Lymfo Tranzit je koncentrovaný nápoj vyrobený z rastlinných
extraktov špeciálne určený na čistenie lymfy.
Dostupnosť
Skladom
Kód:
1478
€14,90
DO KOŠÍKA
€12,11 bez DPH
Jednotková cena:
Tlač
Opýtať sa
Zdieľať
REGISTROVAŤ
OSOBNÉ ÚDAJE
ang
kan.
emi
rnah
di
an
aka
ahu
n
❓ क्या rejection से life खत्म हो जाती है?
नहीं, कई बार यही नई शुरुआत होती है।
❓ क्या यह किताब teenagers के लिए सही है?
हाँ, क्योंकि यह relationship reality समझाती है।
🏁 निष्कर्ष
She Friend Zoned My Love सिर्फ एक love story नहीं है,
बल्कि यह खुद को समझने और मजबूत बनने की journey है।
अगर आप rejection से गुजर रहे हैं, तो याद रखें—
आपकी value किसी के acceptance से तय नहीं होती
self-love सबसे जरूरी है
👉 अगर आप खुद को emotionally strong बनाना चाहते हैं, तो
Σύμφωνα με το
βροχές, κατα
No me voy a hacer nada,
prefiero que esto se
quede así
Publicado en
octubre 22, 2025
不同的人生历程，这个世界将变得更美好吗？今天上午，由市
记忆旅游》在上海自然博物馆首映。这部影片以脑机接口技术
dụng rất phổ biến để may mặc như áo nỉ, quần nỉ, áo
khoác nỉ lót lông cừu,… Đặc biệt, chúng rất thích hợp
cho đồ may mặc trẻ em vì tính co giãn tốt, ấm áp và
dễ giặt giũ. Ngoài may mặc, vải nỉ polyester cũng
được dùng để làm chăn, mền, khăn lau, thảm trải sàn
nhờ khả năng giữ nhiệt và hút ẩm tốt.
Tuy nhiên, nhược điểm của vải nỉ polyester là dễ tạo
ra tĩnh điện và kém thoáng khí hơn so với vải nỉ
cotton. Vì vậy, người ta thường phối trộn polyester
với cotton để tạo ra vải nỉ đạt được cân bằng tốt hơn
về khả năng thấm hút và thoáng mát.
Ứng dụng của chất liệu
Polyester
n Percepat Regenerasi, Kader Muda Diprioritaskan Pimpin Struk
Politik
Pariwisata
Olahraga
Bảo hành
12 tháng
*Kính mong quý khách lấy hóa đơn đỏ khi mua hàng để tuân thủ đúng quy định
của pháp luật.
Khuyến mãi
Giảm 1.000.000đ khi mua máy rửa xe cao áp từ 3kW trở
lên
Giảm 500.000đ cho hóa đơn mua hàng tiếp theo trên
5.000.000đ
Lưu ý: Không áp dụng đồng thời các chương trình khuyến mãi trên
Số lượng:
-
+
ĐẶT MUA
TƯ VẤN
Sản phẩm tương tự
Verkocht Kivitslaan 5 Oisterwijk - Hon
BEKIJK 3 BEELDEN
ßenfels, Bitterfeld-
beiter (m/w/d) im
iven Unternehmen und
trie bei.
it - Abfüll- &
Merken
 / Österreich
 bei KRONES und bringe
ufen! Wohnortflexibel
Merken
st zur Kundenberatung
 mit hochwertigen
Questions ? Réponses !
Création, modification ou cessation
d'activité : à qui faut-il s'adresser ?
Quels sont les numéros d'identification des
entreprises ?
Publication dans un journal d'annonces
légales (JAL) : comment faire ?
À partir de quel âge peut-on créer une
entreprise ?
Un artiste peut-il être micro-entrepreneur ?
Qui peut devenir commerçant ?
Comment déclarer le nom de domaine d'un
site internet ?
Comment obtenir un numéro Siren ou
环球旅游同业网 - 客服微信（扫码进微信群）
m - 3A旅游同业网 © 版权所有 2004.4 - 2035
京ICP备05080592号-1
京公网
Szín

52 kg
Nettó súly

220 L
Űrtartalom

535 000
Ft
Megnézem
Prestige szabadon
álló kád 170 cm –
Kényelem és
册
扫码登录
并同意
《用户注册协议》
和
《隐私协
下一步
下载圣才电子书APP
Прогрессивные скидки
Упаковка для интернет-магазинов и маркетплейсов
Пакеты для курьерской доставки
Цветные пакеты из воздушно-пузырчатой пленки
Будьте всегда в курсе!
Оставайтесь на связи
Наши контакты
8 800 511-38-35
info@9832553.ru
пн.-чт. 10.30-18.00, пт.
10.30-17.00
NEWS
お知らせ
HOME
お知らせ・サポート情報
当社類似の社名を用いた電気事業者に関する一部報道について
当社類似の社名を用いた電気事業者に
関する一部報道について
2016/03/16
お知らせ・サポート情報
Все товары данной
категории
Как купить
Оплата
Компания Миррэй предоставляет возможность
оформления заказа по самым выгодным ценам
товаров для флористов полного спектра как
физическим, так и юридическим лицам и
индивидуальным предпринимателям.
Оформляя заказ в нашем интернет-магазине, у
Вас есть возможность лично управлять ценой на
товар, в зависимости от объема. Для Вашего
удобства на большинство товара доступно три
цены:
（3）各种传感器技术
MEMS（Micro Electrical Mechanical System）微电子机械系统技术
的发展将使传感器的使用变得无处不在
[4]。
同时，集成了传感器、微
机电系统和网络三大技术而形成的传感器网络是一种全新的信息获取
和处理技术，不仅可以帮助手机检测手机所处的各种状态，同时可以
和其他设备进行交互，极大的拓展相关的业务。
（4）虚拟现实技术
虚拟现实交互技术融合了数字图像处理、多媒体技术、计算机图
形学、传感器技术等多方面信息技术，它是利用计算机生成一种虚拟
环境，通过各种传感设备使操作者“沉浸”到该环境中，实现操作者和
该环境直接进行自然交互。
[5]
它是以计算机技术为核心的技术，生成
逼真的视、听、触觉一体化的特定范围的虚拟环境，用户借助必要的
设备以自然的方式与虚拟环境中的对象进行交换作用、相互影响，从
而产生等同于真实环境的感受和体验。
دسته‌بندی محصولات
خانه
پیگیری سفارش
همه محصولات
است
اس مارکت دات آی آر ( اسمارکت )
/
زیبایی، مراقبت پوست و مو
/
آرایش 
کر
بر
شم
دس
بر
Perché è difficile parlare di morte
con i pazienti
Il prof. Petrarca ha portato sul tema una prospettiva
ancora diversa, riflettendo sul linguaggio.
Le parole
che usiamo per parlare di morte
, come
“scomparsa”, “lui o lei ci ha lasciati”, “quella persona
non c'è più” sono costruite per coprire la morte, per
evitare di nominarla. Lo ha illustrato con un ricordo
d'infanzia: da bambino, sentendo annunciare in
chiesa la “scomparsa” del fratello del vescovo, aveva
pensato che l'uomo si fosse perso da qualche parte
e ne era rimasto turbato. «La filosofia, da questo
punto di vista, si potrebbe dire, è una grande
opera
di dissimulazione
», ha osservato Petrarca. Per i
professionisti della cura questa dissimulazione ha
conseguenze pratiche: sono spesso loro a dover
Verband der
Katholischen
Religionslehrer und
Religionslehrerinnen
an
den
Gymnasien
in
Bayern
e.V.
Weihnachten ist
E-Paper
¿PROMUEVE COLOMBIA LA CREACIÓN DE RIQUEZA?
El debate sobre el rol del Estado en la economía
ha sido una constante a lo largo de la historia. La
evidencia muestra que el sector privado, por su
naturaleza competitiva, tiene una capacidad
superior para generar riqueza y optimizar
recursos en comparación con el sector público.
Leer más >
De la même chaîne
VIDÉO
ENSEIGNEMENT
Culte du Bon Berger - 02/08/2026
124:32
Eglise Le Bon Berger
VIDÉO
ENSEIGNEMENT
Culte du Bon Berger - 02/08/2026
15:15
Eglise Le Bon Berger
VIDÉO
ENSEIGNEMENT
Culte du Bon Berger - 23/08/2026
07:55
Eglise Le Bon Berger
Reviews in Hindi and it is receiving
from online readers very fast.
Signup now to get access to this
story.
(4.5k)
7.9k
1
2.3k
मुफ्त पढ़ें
_ _ _
◆ **WORK TASK**
Copy out, word for word, the part of the entries above that begins at the line with "10.30-17.00" and ends at the line with "اس مارکت دات آی آر ( اسمارکت )", including both.

◆ **TASK RESULT**
10.30-17.00
NEWS
お知らせ
HOME
お知らせ・サポート情報
当社類似の社名を用いた電気事業者に関する一部報道について
当社類似の社名を用いた電気事業者に
関する一部報道について
2016/03/16
お知らせ・サポート情報
Все товары данной
категории
Как купить
Оплата
Компания Миррэй предоставляет возможность
оформления заказа по самым выгодным ценам
товаров для флористов полного спектра как
физическим, так и юридическим лицам и
индивидуальным предпринимателям.
Оформляя заказ в нашем интернет-магазине, у
Вас есть возможность лично управлять ценой на
товар, в зависимости от объема. Для Вашего
удобства на большинство товара доступно три
цены:
（3）各种传感器技术
MEMS（Micro Electrical Mechanical System）微电子机械系统技术
的发展将使传感器的使用变得无处不在
[4]。
同时，集成了传感器、微
机电系统和网络三大技术而形成的传感器网络是一种全新的信息获取
和处理技术，不仅可以帮助手机检测手机所处的各种状态，同时可以
和其他设备进行交互，极大的拓展相关的业务。
（4）虚拟现实技术
虚拟现实交互技术融合了数字图像处理、多媒体技术、计算机图
形学、传感器技术等多方面信息技术，它是利用计算机生成一种虚拟
环境，通过各种传感设备使操作者“沉浸”到该环境中，实现操作者和
该环境直接进行自然交互。
[5]
它是以计算机技术为核心的技术，生成
逼真的视、听、触觉一体化的特定范围的虚拟环境，用户借助必要的
设备以自然的方式与虚拟环境中的对象进行交换作用、相互影响，从
而产生等同于真实环境的感受和体验。
دسته‌بندی محصولات
خانه
پیگیری سفارش
همه محصولات
است
اس مارکت دات آی آر ( اسمارکت )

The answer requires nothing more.